When I learned about the Ocean Cleanup project’s 600-meter-long barrier with a three-meter-deep net, a wall being placed in the open ocean, ostensibly to collect plastic passively as the currents push water through the net, I thought immediately of the neuston. How will it be impacted? But in the 146 pages of the Ocean Cleanup’s environmental-impact assessment, this ecosystem isn’t mentioned once.
I was disturbed by this omission. Though the neuston isn’t known to many people, it is certainly known to marine biologists. Evidence that the Ocean Cleanup knows about the neuston is clear from a table reporting animals in the vicinity of the Ocean Cleanup deployment area, where both blue buttons and by-the-wind sailors are listed. But the ecosystem itself is never discussed. By omitting the neuston from its assessment, the project is overlooking the habitat it could be impacting most, and there is no sense of what the damage might be. Because the impact report didn’t provide any answers, I went looking for my own.

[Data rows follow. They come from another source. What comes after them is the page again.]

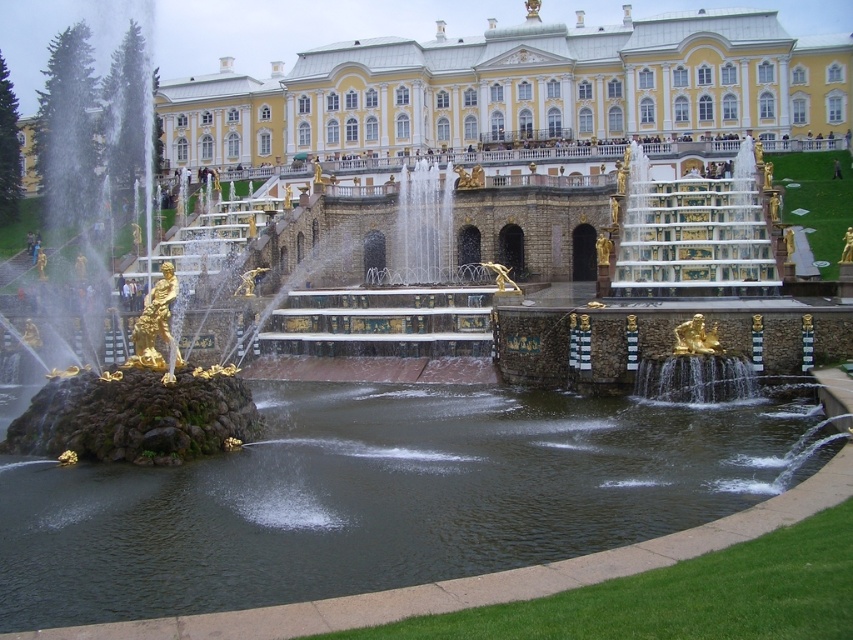 Measure the distance between point (529, 88) and camera.

141.81 meters

Can you confirm if white glossy palace at center is bigger than dark brown stone fountain at center?

Yes, white glossy palace at center is bigger than dark brown stone fountain at center.

Who is more distant from viewer, (618,52) or (717,547)?

Point (618,52)

At what (x,y) coordinates should I click in order to perform the action: click on white glossy palace at center. Please return your answer as a coordinate pair (x, y). This screenshot has height=640, width=853. Looking at the image, I should click on (518, 90). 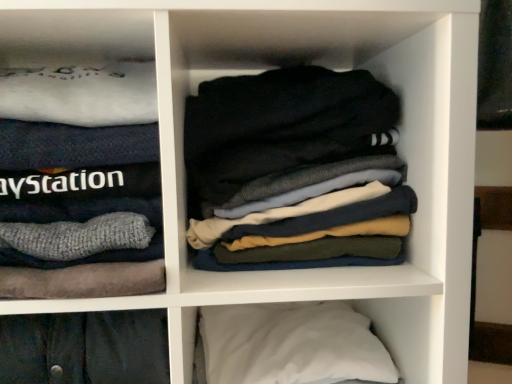 Question: Does white soft pillow at lower right appear on the left side of dark gray cotton socks at center?

Choices:
 (A) no
 (B) yes

Answer: (B)

Question: Does white soft pillow at lower right turn towards dark gray cotton socks at center?

Choices:
 (A) yes
 (B) no

Answer: (B)

Question: Considering the relative sizes of white soft pillow at lower right and dark gray cotton socks at center in the image provided, is white soft pillow at lower right taller than dark gray cotton socks at center?

Choices:
 (A) yes
 (B) no

Answer: (B)

Question: Does white soft pillow at lower right appear on the right side of dark gray cotton socks at center?

Choices:
 (A) no
 (B) yes

Answer: (A)

Question: From a real-world perspective, does white soft pillow at lower right sit lower than dark gray cotton socks at center?

Choices:
 (A) yes
 (B) no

There are few contemporary reviews of whole-ocean neuston ecosystems. I started with smaller studies on specific animals and worked my way through their references. One reference, in Russian Cyrillic, came up again and again. This made sense. I knew the United States and the U.S.S.R. had both developed extensive oceanographic-research programs after World War II, but each region published in its own language, making overlap difficult. I sat with a librarian for nearly an hour, hunting this study down. Finally, we found it: a 1956 study published in the U.S.S.R., in Russian, by an oceanographer named A. I. Savilov. This led us to another study of his from 1968, mercifully translated into English. Savilov spent his career studying the neuston by conducting extensive surveys all across the Pacific and synthesizing this work into a map of the open-ocean surface ecosystems.